In Waterloo, creativity flourishes in all shapes and sizes. There are two large theatres, many galleries and a host of specialized shops in the well-known nineteenth-century district in central London. ‘I live above the shop, like so many people in the past,’ Michael Anastassiades laughs good-humouredly. ‘At one time, this was a clothing store on a fairly busy market street. All houses had recognizable shop fronts: bakeries, butchers, greengrocers. I've seen a lot of change here in the last 20 years, but fortunately the neighbourhood hasn’t been gentrified as much as other parts of the city. Waterloo may be too close to the station for that. Some people think that isn’t all that chic.

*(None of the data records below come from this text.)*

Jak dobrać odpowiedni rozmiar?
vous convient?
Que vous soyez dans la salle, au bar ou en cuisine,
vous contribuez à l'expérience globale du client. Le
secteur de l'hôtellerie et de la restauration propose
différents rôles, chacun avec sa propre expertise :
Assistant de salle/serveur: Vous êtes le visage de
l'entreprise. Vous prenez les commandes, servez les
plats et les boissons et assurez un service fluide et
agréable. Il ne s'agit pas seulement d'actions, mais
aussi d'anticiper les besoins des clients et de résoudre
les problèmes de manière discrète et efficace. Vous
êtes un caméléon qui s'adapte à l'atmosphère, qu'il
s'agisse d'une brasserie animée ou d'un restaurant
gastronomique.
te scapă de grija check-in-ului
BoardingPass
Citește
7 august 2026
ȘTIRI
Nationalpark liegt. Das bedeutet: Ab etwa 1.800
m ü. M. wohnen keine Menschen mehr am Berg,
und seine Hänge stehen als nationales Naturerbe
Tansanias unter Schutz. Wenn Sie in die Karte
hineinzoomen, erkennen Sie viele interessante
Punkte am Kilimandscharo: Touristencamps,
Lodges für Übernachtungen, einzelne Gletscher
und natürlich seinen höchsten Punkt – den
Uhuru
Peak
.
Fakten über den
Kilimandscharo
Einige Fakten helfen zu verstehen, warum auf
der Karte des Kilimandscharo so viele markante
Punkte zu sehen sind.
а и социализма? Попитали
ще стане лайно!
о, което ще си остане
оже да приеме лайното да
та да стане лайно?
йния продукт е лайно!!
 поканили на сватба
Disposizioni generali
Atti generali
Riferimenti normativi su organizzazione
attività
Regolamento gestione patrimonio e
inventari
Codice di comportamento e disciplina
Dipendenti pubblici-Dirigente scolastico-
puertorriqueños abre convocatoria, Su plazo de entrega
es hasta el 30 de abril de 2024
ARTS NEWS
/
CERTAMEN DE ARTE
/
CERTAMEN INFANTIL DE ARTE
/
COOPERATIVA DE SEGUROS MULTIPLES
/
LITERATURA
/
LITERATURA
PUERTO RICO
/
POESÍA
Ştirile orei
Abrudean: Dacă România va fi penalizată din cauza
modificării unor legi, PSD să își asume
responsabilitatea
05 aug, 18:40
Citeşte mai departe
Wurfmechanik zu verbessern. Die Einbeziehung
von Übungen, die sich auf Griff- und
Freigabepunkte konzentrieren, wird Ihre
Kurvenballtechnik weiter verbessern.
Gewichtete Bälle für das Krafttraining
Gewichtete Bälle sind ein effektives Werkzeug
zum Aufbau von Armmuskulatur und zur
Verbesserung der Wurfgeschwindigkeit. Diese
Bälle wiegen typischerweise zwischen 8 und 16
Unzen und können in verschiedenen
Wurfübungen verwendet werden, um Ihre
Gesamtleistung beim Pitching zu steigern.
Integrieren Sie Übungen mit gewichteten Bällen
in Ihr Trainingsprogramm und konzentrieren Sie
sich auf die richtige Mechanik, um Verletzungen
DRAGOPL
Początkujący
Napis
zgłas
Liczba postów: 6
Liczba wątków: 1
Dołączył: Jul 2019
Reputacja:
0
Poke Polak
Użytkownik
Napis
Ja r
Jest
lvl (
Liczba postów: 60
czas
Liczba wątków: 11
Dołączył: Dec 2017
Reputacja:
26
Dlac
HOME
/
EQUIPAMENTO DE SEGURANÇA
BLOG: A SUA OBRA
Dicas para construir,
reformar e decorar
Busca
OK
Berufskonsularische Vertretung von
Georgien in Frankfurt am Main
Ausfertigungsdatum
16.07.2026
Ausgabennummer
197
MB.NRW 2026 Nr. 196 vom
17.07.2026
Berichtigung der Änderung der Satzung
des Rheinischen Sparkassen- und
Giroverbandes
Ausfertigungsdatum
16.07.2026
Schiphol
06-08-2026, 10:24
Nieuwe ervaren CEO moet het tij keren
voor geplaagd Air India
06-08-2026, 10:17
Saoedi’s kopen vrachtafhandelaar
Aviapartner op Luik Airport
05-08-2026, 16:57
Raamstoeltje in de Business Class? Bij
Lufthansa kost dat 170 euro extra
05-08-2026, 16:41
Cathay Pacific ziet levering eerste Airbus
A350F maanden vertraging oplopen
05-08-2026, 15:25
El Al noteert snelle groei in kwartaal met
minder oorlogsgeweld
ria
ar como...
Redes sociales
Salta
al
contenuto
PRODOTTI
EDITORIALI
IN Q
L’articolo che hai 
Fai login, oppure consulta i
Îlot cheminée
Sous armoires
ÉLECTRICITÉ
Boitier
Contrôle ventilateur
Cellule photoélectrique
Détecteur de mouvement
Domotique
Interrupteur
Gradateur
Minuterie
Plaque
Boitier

’A few years after Anastassiades graduated from the Royal College of Arts, he managed to snap up this four-storey house and it has patiently remained one of his most long-term projects since. ‘The tail end included renovating the attic, insulating the roof and covering its exterior in lead. All in all, I have been hammering in nails for 20 years. When I first bought it, it had been abandoned for a quarter of a century. I started by restoring the construction and the most necessary facilities. But I had no kitchen at all for a long time, the bathroom was in my bedroom. After dinner with friends I had to wash the dishes in the tub. Once I’d gathered more money and energy, I’d renovate another floor. Now it's finally finished – and that’s good, because recently I haven’t had much time for renovations.’

‘Unlike in the original floor plan, in which walls divided the house into traditional rooms, I opened up the floors as much as possible. I love the modernist idea of space and in addition, my mobiles and lighting look their best this way. Many of the products now included in the collections of Flos and Herman Miller have premiered here. The whole house continues to serve as a kind of laboratory annex exhibition space. As you go up, it becomes more private. The attic is my bedroom and the place where I listen to music, read books and do my yoga exercises.’ Balance not only explains this house, but also the spirit and work of Michael Anastassiades, who made a living as a yoga teacher for 15 years. Around 2007 he opened the doors of his house to the audience of the London Design Festival. It was only ten years ago that his mobiles and light sculptures were first discovered. Today, several of his designs are included in the museum collections of, among others, the MoMa, the V&A and the London Design Museum. It’s like a fairy tale. But logical reasoning goes a long way as well. Anastassiades is a natural at the kind of rare refinement and beauty that need time to mature. Only then can they flow freely.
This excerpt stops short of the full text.